Visuellement, le résultat est discutable. L’esthétique est souvent chargée, parfois franchement peu élégante, mais le montage nerveux parvient à créer un rythme qui maintient l’attention. Timur Bekmambetov n’en est pas à son coup d’essai avec ce format. Il l’a déjà exploré comme producteur (Searching – Portée disparue, Unfriended: Dark Web) et comme réalisateur (Profile). Dans Reconnu coupable, il tente de faire cohabiter cette narration ultra-numérique avec une mise en scène plus classique. Le film alterne ainsi entre les écrans omniprésents et des plans plus traditionnels sur le visage du héros, souvent filmé de face, presque prisonnier du cadre. L’idée est intéressante, même si elle reste assez sage dans son exécution.
Le casting repose essentiellement sur deux têtes d’affiche. Chris Pratt incarne le lieutenant Raven, cloué sur son siège pendant une bonne partie du film. Un choix pratique, puisqu’il s’agit surtout de faire passer des émotions par le regard et la voix. L’acteur fait le travail sans réellement surprendre, dans un registre sérieux qui ne sort jamais de sa zone de confort. En face, Rebecca Ferguson prête ses traits à Mercy, l’IA juge, jury et bourreau. Son rôle se limite en grande partie à un visage lisse et impassible, mais sa présence apporte une certaine tension, notamment grâce à un jeu très contrôlé, presque clinique. Là où Reconnu coupable divise davantage, c’est sur l’écriture.
Le scénario démarre de manière efficace, installe rapidement ses enjeux et plonge le spectateur dans une ambiance de procès sous haute surveillance. Le problème, c’est que le film peine à aller au-delà de son concept. La réflexion sur la responsabilité humaine face aux dérives de l’intelligence artificielle est évoquée, surtout dans le dernier acte, mais elle reste assez superficielle. Le discours sur la surveillance de masse et l’utilisation des données personnelles est parfois flou, comme si le film hésitait à vraiment prendre position. Le récit gagne en rythme dans sa seconde moitié, avec plusieurs retournements de situation et une montée de la tension liée au compte à rebours permanent.

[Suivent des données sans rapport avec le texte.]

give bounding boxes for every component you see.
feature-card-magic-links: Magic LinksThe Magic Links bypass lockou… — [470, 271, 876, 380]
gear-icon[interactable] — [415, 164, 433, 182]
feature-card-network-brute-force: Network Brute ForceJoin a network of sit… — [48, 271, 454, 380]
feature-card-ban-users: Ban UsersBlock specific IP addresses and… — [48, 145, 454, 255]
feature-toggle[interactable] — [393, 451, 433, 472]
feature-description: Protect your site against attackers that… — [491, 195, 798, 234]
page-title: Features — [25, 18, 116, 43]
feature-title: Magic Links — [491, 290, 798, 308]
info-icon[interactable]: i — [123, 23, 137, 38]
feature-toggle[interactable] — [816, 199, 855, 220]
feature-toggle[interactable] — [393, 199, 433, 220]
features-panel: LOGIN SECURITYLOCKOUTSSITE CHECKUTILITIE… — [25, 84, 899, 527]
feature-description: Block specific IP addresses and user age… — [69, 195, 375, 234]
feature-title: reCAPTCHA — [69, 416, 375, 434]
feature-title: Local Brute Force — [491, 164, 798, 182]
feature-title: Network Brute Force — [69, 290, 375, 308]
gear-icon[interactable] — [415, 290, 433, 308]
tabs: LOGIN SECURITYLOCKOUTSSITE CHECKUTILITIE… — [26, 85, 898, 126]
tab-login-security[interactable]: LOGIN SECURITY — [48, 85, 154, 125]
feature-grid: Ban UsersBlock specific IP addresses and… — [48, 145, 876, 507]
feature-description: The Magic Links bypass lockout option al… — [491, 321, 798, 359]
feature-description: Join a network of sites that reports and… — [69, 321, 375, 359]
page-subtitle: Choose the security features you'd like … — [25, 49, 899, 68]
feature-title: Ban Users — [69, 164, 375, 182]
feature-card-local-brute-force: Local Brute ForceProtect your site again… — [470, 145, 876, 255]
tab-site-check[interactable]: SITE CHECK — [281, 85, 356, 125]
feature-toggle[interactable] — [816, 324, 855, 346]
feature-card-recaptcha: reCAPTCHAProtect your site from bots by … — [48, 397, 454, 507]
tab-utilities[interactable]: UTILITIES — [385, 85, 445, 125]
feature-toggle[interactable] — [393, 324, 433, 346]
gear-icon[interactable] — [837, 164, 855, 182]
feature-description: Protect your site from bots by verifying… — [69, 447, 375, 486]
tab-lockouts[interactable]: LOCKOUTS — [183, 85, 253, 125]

Certains rebondissements sont prévisibles, d’autres un peu forcés, notamment dans un final qui frôle le rocambolesque. À force de vouloir élargir son intrigue vers une conspiration plus vaste, le film perd en crédibilité ce qu’il gagne en agitation. Sur le plan technique, Reconnu coupable montre clairement où sont passés les moyens : interfaces numériques, scènes d’action finales, poursuites spectaculaires. Pourtant, même ces moments-là donnent parfois une impression de déjà-vu. Le semi-huis clos finit aussi par fatiguer, renforçant ce sentiment de film très conceptuel, mais un peu statique. Au final, Reconnu coupable est un thriller de science-fiction qui se regarde sans déplaisir, porté par un tempo soutenu et une idée de départ pertinente.
Il manque cependant de finesse, de surprise et d’audace pour réellement marquer les esprits. Le film ressemble davantage à une production pensée pour une plateforme de streaming qu’à une œuvre conçue pour le grand écran. Dans un salon, l’expérience fonctionne très bien. En salle, l’intérêt est plus discutable. Timur Bekmambetov livre ici un divertissement correct, parfois prenant, mais rarement marquant. Cependant, c’est moins pire que ce que j’avais imaginé en allant voir le film au cinéma. Disons que ça passe pour un dimanche soir.
Note : 5/10. En bref, un thriller d’anticipation efficace mais sans grande prise de risque. Un petit film de plateforme qui a eu les honneurs d’une sortie cinéma.